Motorcar Components of America, Inc. (NASDAQ:MPAA) primarily manufactures and remanufactures aftermarket automotive components, and sells diagnostic gear for alternators and starters with purposes in ICE and electrical autos. Within the aftermarket automobile components section, Motorcar Components of America’s (“MPA”) largest product varieties are rotating electrical components, which embrace alternators and starters, brake associated merchandise, and wheel hubs. MPA has upwards of 40% market share within the alternators and starters aftermarket and upwards of 20% within the wheel hub aftermarket. The corporate sells these components to auto retailers equivalent to O’Reilly Automotive, Inc. (ORLY), AutoZone, Inc. (AZO) and Advance Auto Components, Inc. (AAP) and has fairly excessive buyer focus as a result of construction in that market. MPA’s prime three clients account for over 80% of gross sales.
MPA has benefitted from long-term demand tailwinds resulting from a rise within the common quantity of miles pushed per automobile and a rise within the common age of autos. These traits are being pushed by excessive prices for brand new and used autos and excessive prices of financing these purchases. So long as these traits proceed, MPA will proceed to learn from demand tailwinds, which can assist gas extra development sooner or later.
Nonetheless, regardless of the expansion and tailwinds, earnings haven’t grown resulting from declining margins. This has been attributable to concessions supplied to its clients, as market construction within the auto retailer business provides the retailers negotiating energy when coping with components producers.
That is additionally attributable to the corporate’s inverse relationship between earnings and rates of interest.
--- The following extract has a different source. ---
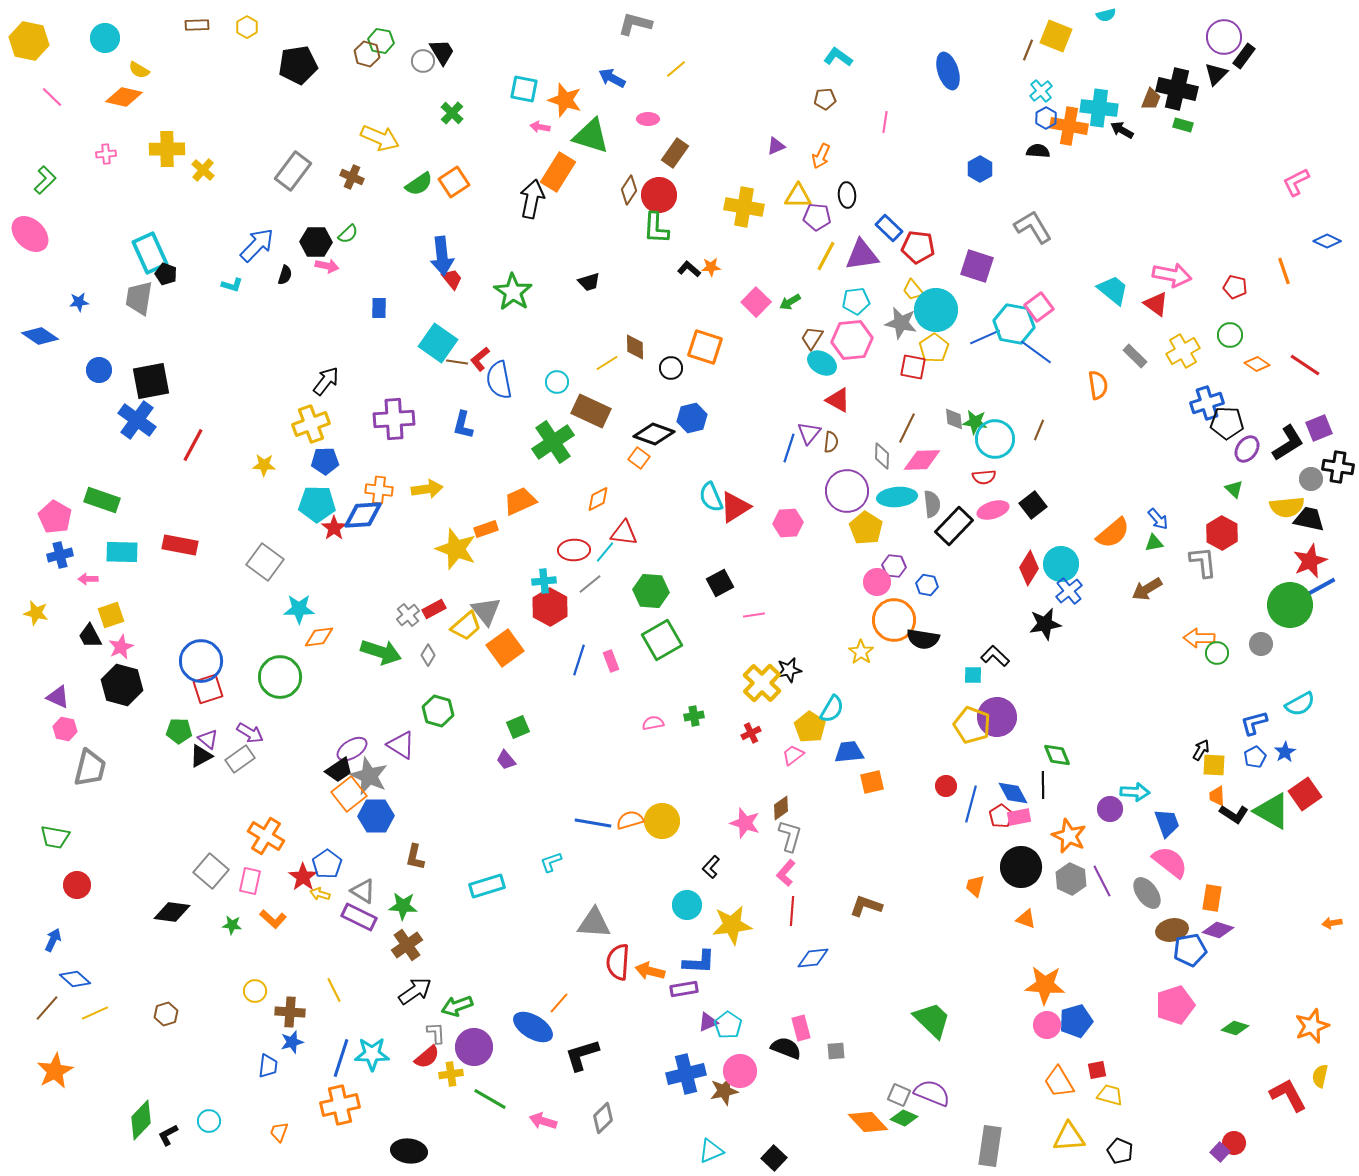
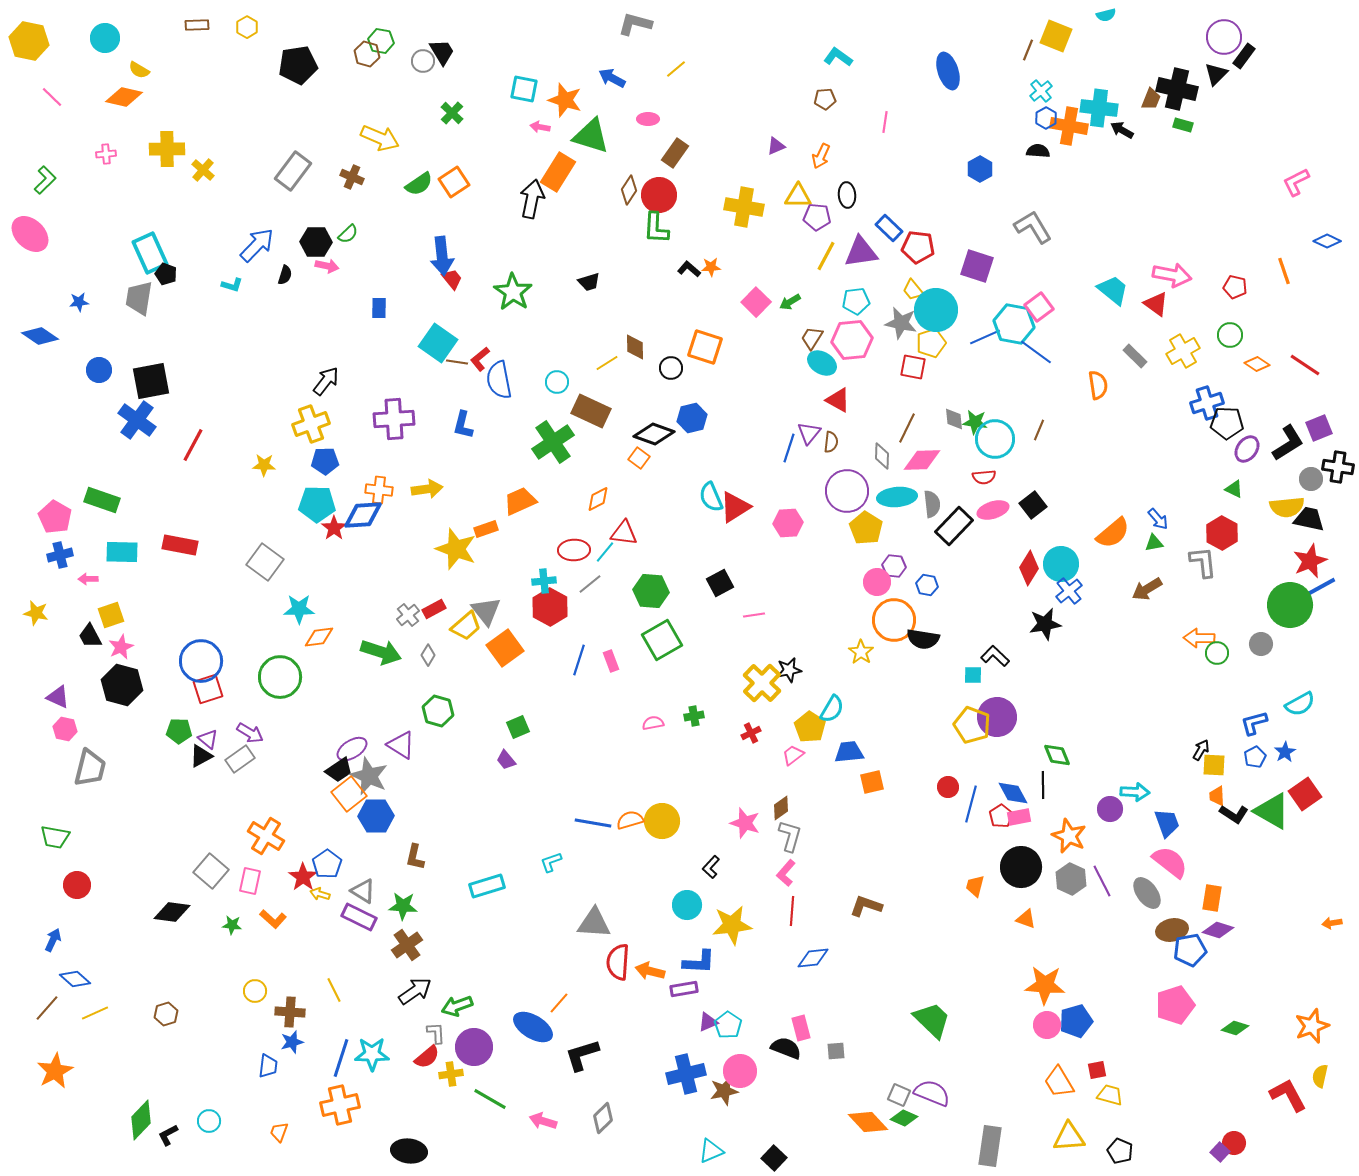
purple triangle at (862, 255): moved 1 px left, 3 px up
yellow pentagon at (934, 348): moved 3 px left, 5 px up; rotated 16 degrees clockwise
green triangle at (1234, 489): rotated 18 degrees counterclockwise
red circle at (946, 786): moved 2 px right, 1 px down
MPA makes use of an accounts receivable low cost program whereby it sells receivables to banks with a purpose to get funds sooner. Whereas this reduces working capital wants, it raises curiosity bills resulting from the price of borrowing from these banks. These charges are variable, which implies that bills enhance enormously throughout instances of rising charges. The corporate notes in its 10-K that “for each $500,000,000 of accounts receivable we discount over a period of 180 days, a 1% increase in interest rates would have increased our interest expense by $2,500,000.” For a enterprise that has seen declining margins and value inflation, this relationship with rates of interest has been particularly detrimental.
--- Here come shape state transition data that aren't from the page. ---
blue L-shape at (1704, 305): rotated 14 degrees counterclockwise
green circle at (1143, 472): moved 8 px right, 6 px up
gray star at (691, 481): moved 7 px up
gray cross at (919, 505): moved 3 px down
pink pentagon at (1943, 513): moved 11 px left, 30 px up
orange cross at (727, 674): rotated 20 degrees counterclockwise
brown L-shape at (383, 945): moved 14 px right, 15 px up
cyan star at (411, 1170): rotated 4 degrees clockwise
Whereas this receivable program is constructed into the enterprise mannequin, it isn’t straight associated to the enterprise of producing/remanufacturing and promoting aftermarket automobile components. I consider this has created the chance with the inventory as we speak, as rising charges, thus declining EPS expectations, has pushed traders to promote MPAA regardless of favorable long-term tailwinds and enterprise fundamentals. MPA’s EV is at the moment 4.5x my estimate of FY2025 EBITDA, which is sort of low given its significance in its business and given comparable multiples, particularly from a non-public fairness deal in 2022 involving an business peer, BBB Industries.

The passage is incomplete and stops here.